■ What you have to do ■
Go through the records and give the number of lines that include "Ключевые", with nothing else.

(Saved data entries)
□ □ □

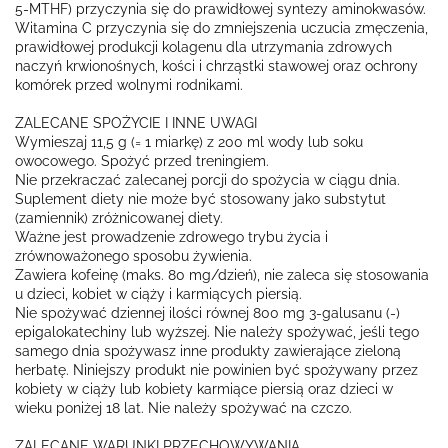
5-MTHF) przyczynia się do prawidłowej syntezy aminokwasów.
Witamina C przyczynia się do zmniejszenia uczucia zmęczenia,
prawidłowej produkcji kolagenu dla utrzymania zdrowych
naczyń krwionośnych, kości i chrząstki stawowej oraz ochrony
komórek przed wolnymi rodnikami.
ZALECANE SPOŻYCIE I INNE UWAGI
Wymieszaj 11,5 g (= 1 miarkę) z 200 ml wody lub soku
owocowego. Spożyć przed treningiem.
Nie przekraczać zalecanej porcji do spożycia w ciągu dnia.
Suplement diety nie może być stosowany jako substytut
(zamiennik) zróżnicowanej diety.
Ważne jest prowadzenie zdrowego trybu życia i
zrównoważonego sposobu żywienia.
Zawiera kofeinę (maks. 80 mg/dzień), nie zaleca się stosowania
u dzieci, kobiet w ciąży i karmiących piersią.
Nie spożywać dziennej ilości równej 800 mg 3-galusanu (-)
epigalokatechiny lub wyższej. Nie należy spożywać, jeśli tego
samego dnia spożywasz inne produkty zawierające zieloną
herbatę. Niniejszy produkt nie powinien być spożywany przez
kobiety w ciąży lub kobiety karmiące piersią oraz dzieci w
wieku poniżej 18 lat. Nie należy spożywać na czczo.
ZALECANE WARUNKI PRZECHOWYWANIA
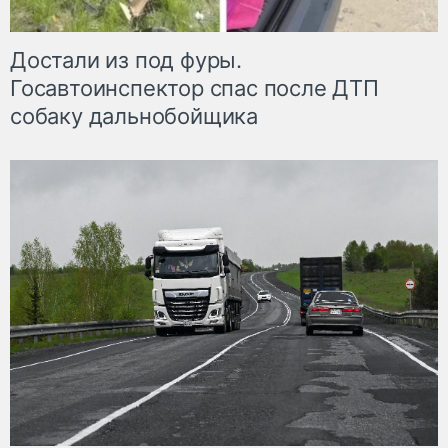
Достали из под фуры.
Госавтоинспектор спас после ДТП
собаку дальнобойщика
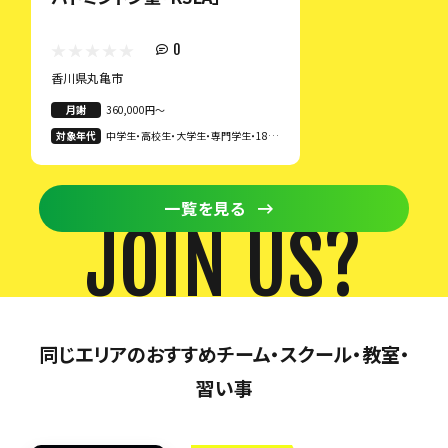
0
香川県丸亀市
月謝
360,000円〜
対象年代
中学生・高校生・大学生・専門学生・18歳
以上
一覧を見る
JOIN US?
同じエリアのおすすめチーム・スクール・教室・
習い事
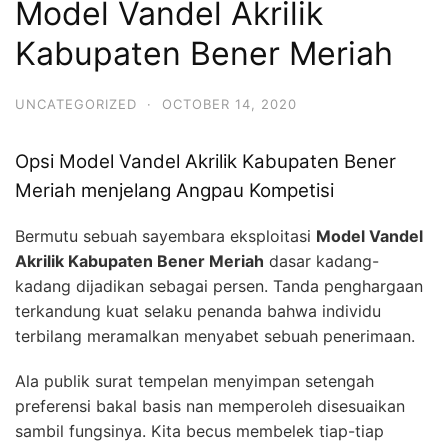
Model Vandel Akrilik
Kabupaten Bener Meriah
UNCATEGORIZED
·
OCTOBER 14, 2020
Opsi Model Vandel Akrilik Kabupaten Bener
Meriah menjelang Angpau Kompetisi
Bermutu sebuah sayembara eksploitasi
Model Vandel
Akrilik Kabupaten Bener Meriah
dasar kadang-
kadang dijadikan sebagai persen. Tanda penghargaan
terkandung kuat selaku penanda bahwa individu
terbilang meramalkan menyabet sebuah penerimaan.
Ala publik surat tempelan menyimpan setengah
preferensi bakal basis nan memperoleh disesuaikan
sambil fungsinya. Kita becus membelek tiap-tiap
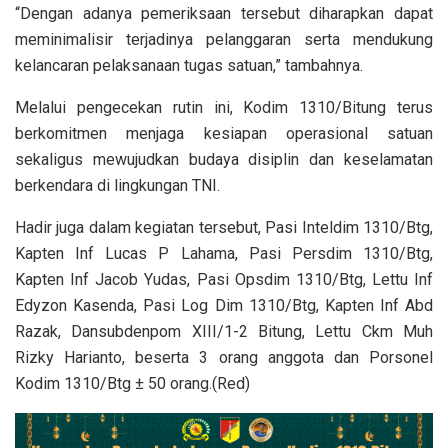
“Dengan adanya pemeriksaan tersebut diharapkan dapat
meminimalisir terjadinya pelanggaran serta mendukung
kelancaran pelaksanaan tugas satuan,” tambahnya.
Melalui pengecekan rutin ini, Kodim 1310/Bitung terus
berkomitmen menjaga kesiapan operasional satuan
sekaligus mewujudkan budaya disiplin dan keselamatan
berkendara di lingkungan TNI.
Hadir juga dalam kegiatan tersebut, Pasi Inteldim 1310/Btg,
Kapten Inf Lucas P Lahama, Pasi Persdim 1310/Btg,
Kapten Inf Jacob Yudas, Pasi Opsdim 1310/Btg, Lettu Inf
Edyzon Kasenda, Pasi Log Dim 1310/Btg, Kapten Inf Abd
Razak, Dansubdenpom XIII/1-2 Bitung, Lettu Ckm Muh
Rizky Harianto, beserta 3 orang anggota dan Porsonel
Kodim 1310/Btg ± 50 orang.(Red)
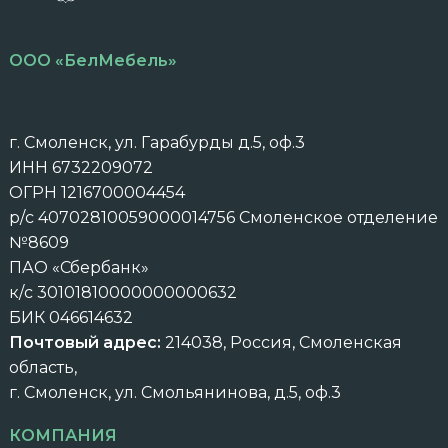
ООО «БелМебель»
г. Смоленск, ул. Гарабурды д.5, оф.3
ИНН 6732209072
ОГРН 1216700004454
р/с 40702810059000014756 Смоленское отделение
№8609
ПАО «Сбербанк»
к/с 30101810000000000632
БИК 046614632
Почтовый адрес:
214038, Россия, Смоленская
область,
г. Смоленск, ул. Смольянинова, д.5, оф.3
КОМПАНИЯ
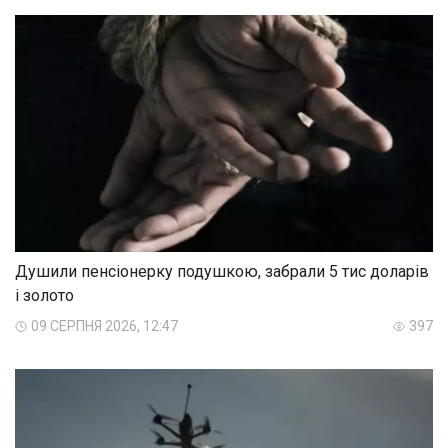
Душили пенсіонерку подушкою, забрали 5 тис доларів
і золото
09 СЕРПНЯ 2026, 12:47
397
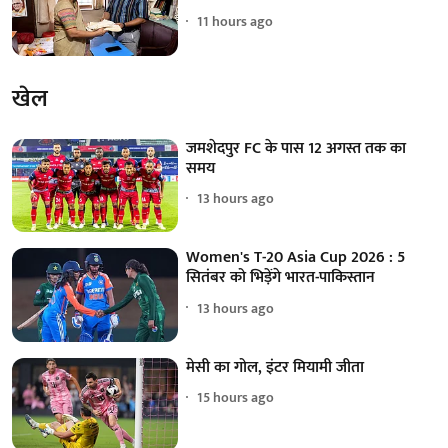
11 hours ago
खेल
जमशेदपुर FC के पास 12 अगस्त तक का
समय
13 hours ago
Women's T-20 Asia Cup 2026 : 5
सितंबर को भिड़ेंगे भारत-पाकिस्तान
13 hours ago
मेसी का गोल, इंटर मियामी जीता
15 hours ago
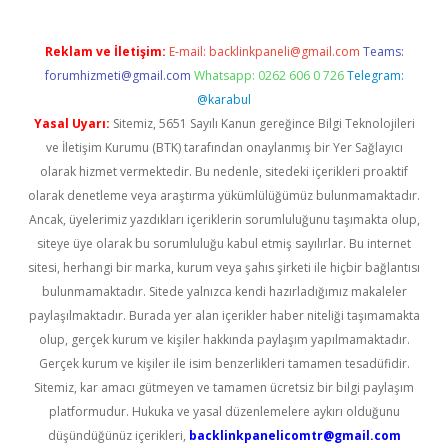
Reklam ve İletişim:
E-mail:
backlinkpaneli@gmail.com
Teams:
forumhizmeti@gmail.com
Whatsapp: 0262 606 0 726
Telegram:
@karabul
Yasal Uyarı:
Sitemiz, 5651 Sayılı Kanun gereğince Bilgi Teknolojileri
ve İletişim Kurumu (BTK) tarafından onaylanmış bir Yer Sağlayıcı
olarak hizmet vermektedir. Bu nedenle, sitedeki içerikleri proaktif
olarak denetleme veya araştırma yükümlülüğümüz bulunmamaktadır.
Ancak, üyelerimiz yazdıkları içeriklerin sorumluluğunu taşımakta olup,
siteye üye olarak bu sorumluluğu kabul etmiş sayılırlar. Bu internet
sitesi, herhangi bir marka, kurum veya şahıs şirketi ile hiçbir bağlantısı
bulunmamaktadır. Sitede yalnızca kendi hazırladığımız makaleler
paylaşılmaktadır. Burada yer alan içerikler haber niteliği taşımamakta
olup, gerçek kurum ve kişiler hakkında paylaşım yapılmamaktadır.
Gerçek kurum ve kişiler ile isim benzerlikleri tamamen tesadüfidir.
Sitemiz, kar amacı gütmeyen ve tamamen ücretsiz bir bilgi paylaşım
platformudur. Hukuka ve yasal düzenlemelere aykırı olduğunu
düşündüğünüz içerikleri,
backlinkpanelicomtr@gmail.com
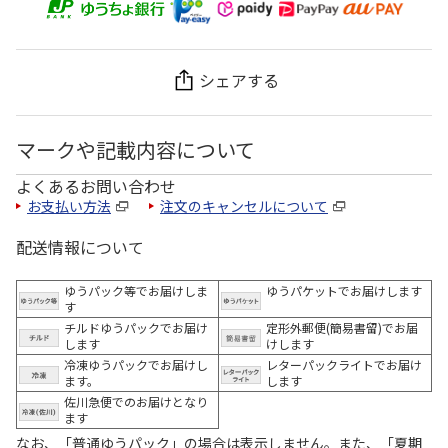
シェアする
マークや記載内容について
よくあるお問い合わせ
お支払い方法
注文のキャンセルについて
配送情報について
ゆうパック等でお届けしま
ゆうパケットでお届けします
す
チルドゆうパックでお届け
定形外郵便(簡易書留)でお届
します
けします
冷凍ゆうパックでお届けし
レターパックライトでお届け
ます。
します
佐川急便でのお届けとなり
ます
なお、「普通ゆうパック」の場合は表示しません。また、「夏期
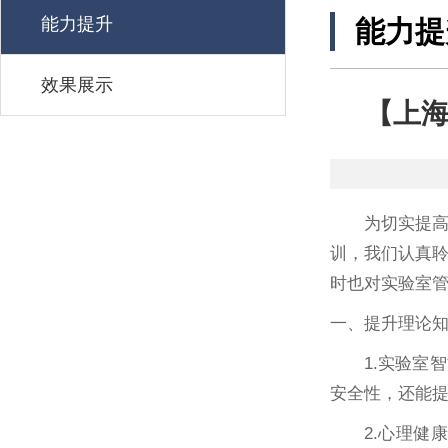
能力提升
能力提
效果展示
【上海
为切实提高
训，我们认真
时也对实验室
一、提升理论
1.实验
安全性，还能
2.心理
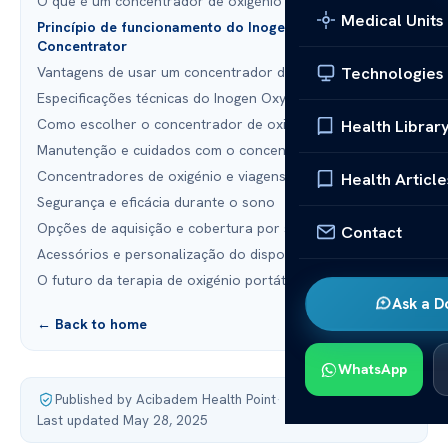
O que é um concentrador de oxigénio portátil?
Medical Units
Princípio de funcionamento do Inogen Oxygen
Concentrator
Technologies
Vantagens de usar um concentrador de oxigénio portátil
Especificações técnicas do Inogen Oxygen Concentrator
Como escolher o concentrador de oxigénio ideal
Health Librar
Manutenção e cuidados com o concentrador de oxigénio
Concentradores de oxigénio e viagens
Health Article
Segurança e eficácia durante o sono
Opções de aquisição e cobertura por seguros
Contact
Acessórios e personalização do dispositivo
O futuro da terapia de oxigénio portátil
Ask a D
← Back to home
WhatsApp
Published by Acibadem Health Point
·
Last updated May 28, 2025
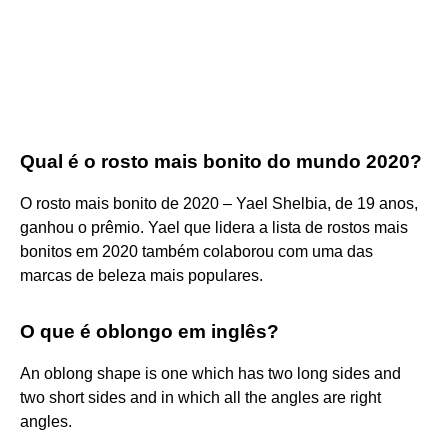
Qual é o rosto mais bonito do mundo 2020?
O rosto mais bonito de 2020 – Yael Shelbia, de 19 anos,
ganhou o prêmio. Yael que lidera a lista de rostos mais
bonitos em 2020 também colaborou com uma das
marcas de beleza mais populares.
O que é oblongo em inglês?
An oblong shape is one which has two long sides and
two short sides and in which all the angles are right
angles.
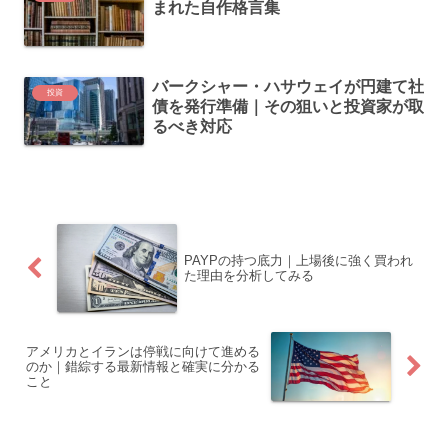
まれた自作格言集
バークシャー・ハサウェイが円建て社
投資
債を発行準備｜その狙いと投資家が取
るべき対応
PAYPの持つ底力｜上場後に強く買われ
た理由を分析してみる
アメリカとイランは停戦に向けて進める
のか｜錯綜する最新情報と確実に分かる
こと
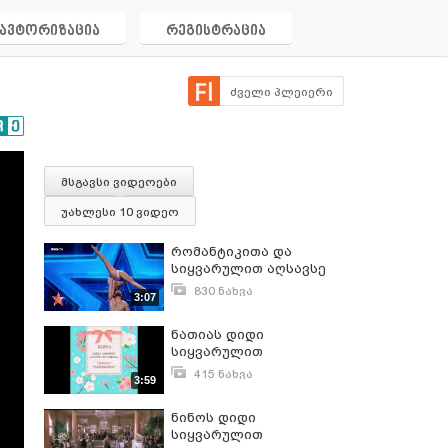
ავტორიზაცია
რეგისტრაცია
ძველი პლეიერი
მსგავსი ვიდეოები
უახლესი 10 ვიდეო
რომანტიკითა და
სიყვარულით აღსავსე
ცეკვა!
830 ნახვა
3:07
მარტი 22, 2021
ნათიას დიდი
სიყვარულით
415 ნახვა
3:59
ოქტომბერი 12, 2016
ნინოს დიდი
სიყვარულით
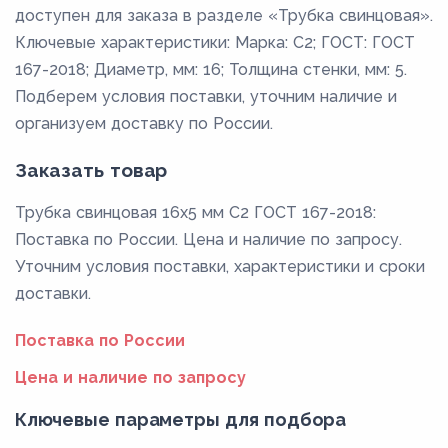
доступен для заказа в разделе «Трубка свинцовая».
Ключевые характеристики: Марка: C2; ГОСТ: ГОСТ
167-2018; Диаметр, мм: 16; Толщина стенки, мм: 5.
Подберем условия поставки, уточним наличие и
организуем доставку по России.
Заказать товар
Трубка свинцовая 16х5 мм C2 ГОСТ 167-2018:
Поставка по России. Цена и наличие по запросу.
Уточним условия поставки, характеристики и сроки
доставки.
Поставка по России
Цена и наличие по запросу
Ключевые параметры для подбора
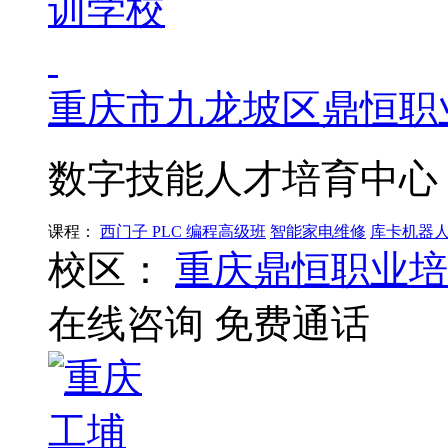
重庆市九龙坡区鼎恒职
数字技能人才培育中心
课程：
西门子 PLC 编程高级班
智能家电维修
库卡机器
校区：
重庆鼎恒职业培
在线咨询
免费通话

□ □ □

■ Response to the exercise ■
2